Once outside Lucas Circle he continued down Main and reluctantly picked up speed, reaching his destination quicker than he intended. He slowly pulled to a stop outside Fire Station 2, then glanced at the building. The renovated old schoolhouse looked exactly the same. The tower clock was stuck at the same time—nine-fifteen, the same moment it stopped back on June 6, 1982, when a fire had claimed the lives of two firefighters at the automobile-parts manufacturing plant five miles outside town—and the white trim contrasted neatly against the warm red brick. Then again, he hadn’t expected it to change any. He was the one who had changed. So much he barely recognized the man who had spent nearly as much time running to the station than from it, perpetually late. Even now he fought the urge to glance at his watch to see that he was on time, though no one would be clocking him in.
Two of the three bays were open to the midmorning sun, revealing that one of the hulking red engines—the hose truck—was missing, while the pumper stood gleaming like a chrome-toothed animal.
“I’ll be damned. Is that Dusty Conrad?” a familiar voice echoed from within the depths of the station.

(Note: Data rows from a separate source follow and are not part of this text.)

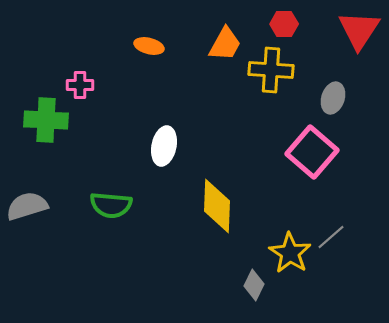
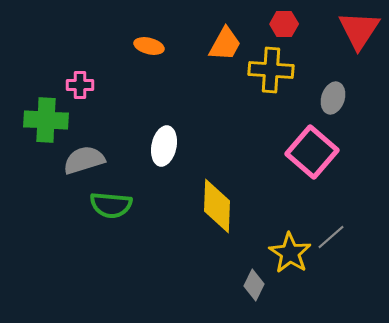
gray semicircle: moved 57 px right, 46 px up
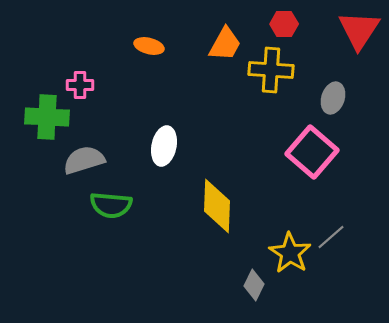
green cross: moved 1 px right, 3 px up
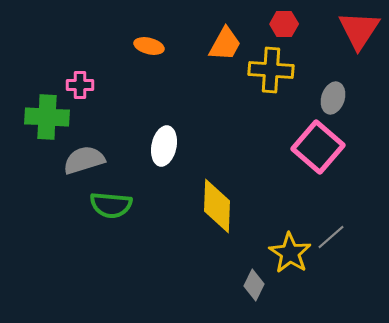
pink square: moved 6 px right, 5 px up
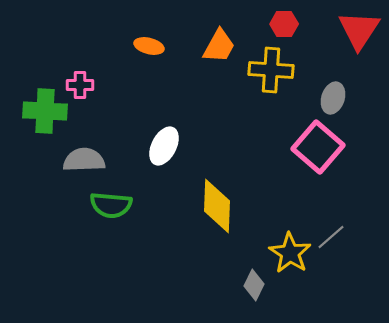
orange trapezoid: moved 6 px left, 2 px down
green cross: moved 2 px left, 6 px up
white ellipse: rotated 15 degrees clockwise
gray semicircle: rotated 15 degrees clockwise
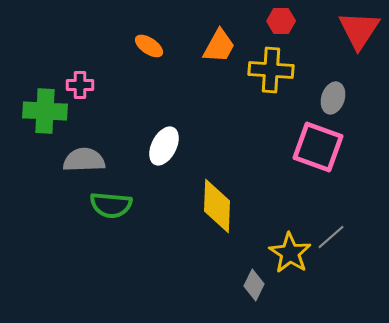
red hexagon: moved 3 px left, 3 px up
orange ellipse: rotated 20 degrees clockwise
pink square: rotated 21 degrees counterclockwise
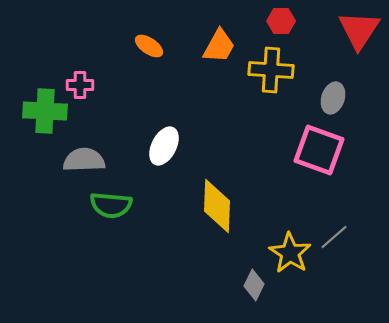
pink square: moved 1 px right, 3 px down
gray line: moved 3 px right
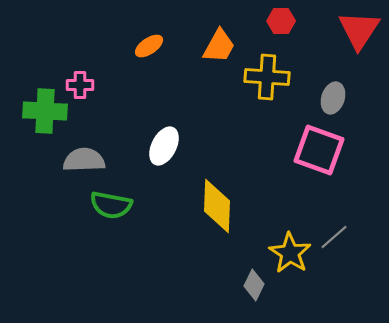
orange ellipse: rotated 68 degrees counterclockwise
yellow cross: moved 4 px left, 7 px down
green semicircle: rotated 6 degrees clockwise
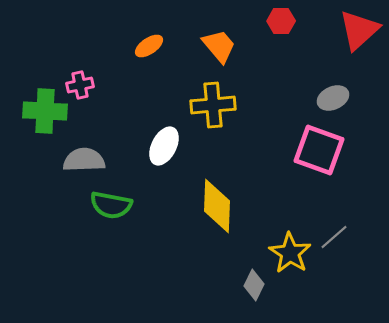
red triangle: rotated 15 degrees clockwise
orange trapezoid: rotated 69 degrees counterclockwise
yellow cross: moved 54 px left, 28 px down; rotated 9 degrees counterclockwise
pink cross: rotated 12 degrees counterclockwise
gray ellipse: rotated 48 degrees clockwise
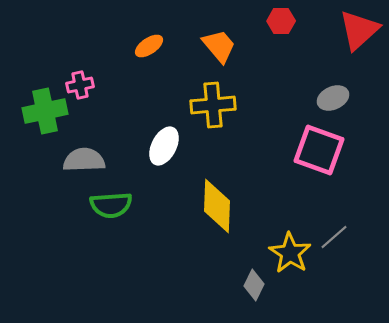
green cross: rotated 15 degrees counterclockwise
green semicircle: rotated 15 degrees counterclockwise
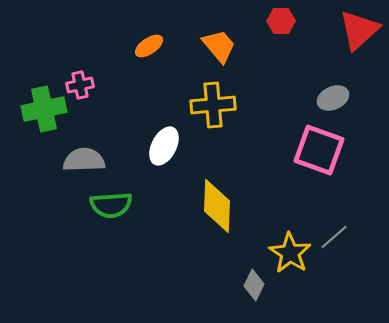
green cross: moved 1 px left, 2 px up
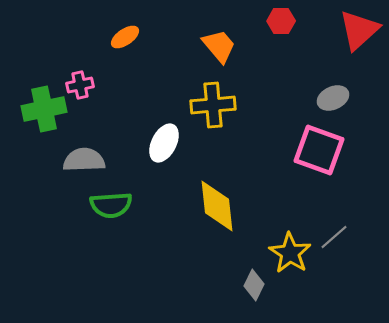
orange ellipse: moved 24 px left, 9 px up
white ellipse: moved 3 px up
yellow diamond: rotated 8 degrees counterclockwise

Dusty watched his old friend John Sparks step out from the side of the remaining engine, wiping his hands on a soft leather cloth, a mile-wide grin on his too-handsome face. He wore his gray-and-black sheriff’s uniform, telling Dusty that his penchant for hanging around the fire station hadn’t changed any. And seeing as Sparks had started out at the fire station, no one complained about his being there. Especially since he enjoyed helping out.
Dusty began to step toward the open bay when another man stepped from the shadows behind John. The pinprick in his chest turned into a tangible pain as he realized he’d half expected to see his brother, Erick, stepping out after John. But no matter how similar in build and coloring the unfamiliar man—more kid—with Sparks was, he could never be Erick. His brother was gone. And Dusty was the one to blame.
Realization seemed to spread across Sparks’s face. He looked down, then hooked a thumb in the kid’s direction. “This is Scott Wahl. You remember him, don’t you? Think a foot or two shorter—”
“Scooter.” Dusty nodded, finally recognizing the blond-haired teen. Whenever the station team conducted school classes and drills, or demonstrations at the county fair, Scott, aka Scooter, had always been the one to dog them every step of the way. He must have graduated to actually hanging out at the station.